*Problem description*:
Repeat the full listing that follows, word for word.

*Dataset records*:

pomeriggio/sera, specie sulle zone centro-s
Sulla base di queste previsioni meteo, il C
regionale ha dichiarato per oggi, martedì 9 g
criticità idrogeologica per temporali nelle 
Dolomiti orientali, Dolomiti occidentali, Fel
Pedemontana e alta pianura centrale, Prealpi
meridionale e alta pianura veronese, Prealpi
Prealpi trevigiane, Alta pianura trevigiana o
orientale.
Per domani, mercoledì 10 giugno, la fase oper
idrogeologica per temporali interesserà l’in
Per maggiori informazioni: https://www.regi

*Result below*:
pomeriggio/sera, specie sulle zone centro-s
Sulla base di queste previsioni meteo, il C
regionale ha dichiarato per oggi, martedì 9 g
criticità idrogeologica per temporali nelle 
Dolomiti orientali, Dolomiti occidentali, Fel
Pedemontana e alta pianura centrale, Prealpi
meridionale e alta pianura veronese, Prealpi
Prealpi trevigiane, Alta pianura trevigiana o
orientale.
Per domani, mercoledì 10 giugno, la fase oper
idrogeologica per temporali interesserà l’in
Per maggiori informazioni: https://www.regi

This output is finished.